For non-CMSSW jobs you will almost always be using the plain Dataset object, where you will be specifying all the files and/or directories you want lobster to process. The list object passed to files can contain paths to individual files, or it can be paths to directories containing all the files you wish to run over. The patterns argument can then be used to help make sure that lobster only processes the types of files you want from a given directory. Finally, the files_per_task option will tell lobster how many files should be grouped together in a single task.

dataset=Dataset(
    files=['inputs/test_inputs_{tstamp}'.format(tstamp=tstamp)],   # This needs to be relative to the input path specified in your StorageConfiguration
    patterns=['*.txt'],
    files_per_task=1
)

Keep in mind that this means that the smallest unit of work that lobster can process at a time this way is a single file. So if your inputs aren't split up over a sufficient number of files, you may not be able to to take full advantage of the benefits that batch computing provides.

Note: Currently there is a bug in the way dependent workflow tasks update their expected number of remaining units to process. As a result of this the files_per_task argument of all parent datasets must be set to 1, otherwise the dependent workflow will get stuck in an endless loop of failing to create tasks due to insufficient units from the parent dataset. If none of your workflows involve a ParentDataset then you can safely set files_per_task to any value you wish.
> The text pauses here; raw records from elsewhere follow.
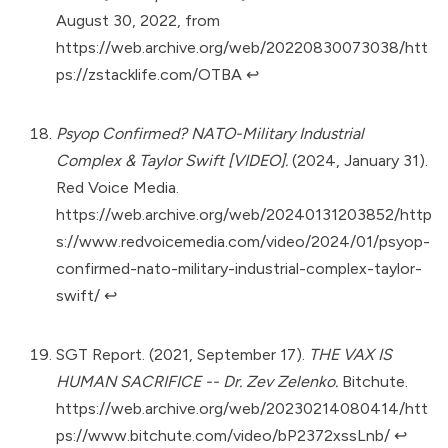
August 30, 2022, from
https://web.archive.org/web/20220830073038/htt
ps://zstacklife.com/OTBA
↩︎
Psyop Confirmed? NATO-Military Industrial
Complex & Taylor Swift [VIDEO].
(2024, January 31).
Red Voice Media.
https://web.archive.org/web/20240131203852/http
s://www.redvoicemedia.com/video/2024/01/psyop-
confirmed-nato-military-industrial-complex-taylor-
swift/
↩︎
SGT Report. (2021, September 17).
THE VAX IS
HUMAN SACRIFICE -- Dr. Zev Zelenko.
Bitchute.
https://web.archive.org/web/20230214080414/htt
ps://www.bitchute.com/video/bP2372xssLnb/
↩︎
The most significant difference from how a normal lobster configuration might be setup is that for non-CMSSW jobs you will generally need to specify all the non-CMSSW code required to run your job. This is done through the extra_inputs argument of the Workflow class:

GIT_REPO_DIR = subprocess.check_output(['git','rev-parse','--show-toplevel']).strip()
extra_inputs = [
    os.path.join(GIT_REPO_DIR,"python/Dice.py"),
    os.path.join(GIT_REPO_DIR,"python/the_job.py"),
    os.path.join(GIT_REPO_DIR,"python/merge_results.py")
]

A key thing to keep in mind here is that when lobster copies the extra inputs to the worker to run your job, it won't preserve the directory structure of whatever original location you got the extra inputs from. So in the above example, the three extra input files: Dice.py, the_job.py, and merge_results.py won't be located in a subdirectory called python when the remote worker tries to run your job. Instead they will all be located in the top level directory of the task working area. This means that if your code import statements assume some sort of directory structure, that being all in the same top-level directory won't break the imports.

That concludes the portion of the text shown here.